(Problem description):
Pictures are to be left out, and only the lines below starting at the one with "panaderia el porvenir" and ending at the one with "540 Teilnehmer, 885" are to be reproduced, each exactly, both ends included.

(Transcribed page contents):
------------------------

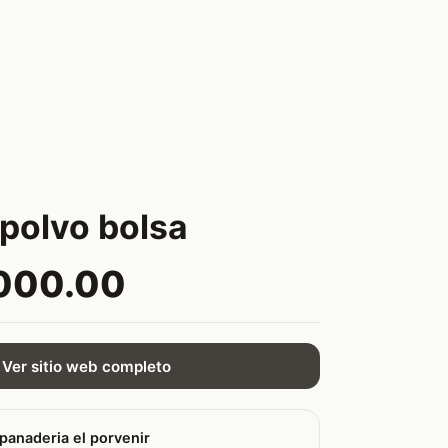
 polvo bolsa
000.00
Ver sitio web completo
panaderia el porvenir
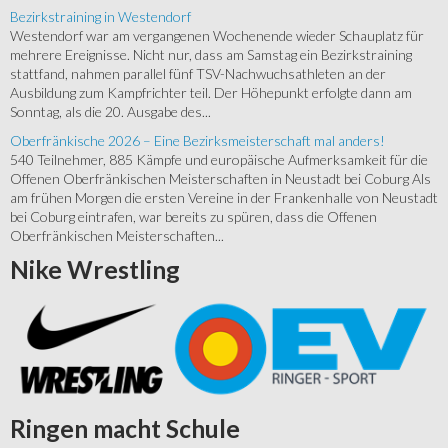
Bezirkstraining in Westendorf
Westendorf war am vergangenen Wochenende wieder Schauplatz für
mehrere Ereignisse. Nicht nur, dass am Samstag ein Bezirkstraining
stattfand, nahmen parallel fünf TSV-Nachwuchsathleten an der
Ausbildung zum Kampfrichter teil. Der Höhepunkt erfolgte dann am
Sonntag, als die 20. Ausgabe des...
Oberfränkische 2026 – Eine Bezirksmeisterschaft mal anders!
540 Teilnehmer, 885 Kämpfe und europäische Aufmerksamkeit für die
Offenen Oberfränkischen Meisterschaften in Neustadt bei Coburg Als
am frühen Morgen die ersten Vereine in der Frankenhalle von Neustadt
bei Coburg eintrafen, war bereits zu spüren, dass die Offenen
Oberfränkischen Meisterschaften...
Nike
Wrestling
Ringen
macht Schule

------------------------

(Written solution):
panaderia el porvenir
Bezirkstraining in Westendorf
Westendorf war am vergangenen Wochenende wieder Schauplatz für
mehrere Ereignisse. Nicht nur, dass am Samstag ein Bezirkstraining
stattfand, nahmen parallel fünf TSV-Nachwuchsathleten an der
Ausbildung zum Kampfrichter teil. Der Höhepunkt erfolgte dann am
Sonntag, als die 20. Ausgabe des...
Oberfränkische 2026 – Eine Bezirksmeisterschaft mal anders!
540 Teilnehmer, 885 Kämpfe und europäische Aufmerksamkeit für die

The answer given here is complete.